** Exercise directions **
Exactly reproduce the lines from the top of the entries below through the line containing "Speculaas Plankjes", with both ends included.

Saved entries
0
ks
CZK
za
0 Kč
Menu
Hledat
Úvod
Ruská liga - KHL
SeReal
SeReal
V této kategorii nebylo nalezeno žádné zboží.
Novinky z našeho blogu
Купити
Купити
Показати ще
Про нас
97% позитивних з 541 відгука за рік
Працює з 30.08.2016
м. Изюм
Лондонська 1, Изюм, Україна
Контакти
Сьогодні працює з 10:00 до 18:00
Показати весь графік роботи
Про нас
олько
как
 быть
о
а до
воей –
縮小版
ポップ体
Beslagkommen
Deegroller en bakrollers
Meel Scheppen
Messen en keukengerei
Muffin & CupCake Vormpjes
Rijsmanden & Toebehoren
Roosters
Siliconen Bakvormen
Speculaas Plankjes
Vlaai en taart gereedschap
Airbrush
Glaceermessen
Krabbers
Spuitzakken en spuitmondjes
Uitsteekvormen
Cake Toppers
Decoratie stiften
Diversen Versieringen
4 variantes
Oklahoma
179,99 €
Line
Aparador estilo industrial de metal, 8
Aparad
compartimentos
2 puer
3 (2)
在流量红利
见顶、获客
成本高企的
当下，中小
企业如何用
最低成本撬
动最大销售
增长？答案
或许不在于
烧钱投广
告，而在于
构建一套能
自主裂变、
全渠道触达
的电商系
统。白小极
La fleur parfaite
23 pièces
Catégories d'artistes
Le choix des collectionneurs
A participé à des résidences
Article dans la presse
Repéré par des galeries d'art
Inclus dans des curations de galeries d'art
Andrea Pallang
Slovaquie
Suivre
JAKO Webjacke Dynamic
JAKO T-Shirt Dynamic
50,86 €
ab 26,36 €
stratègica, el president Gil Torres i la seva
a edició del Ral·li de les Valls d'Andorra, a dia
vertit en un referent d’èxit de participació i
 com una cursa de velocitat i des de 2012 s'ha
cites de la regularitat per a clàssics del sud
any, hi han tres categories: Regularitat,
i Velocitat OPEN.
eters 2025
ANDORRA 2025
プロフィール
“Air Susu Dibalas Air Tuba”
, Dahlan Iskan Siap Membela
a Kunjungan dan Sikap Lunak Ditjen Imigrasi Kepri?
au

** Solution for this problem **
0
ks
CZK
za
0 Kč
Menu
Hledat
Úvod
Ruská liga - KHL
SeReal
SeReal
V této kategorii nebylo nalezeno žádné zboží.
Novinky z našeho blogu
Купити
Купити
Показати ще
Про нас
97% позитивних з 541 відгука за рік
Працює з 30.08.2016
м. Изюм
Лондонська 1, Изюм, Україна
Контакти
Сьогодні працює з 10:00 до 18:00
Показати весь графік роботи
Про нас
олько
как
 быть
о
а до
воей –
縮小版
ポップ体
Beslagkommen
Deegroller en bakrollers
Meel Scheppen
Messen en keukengerei
Muffin & CupCake Vormpjes
Rijsmanden & Toebehoren
Roosters
Siliconen Bakvormen
Speculaas Plankjes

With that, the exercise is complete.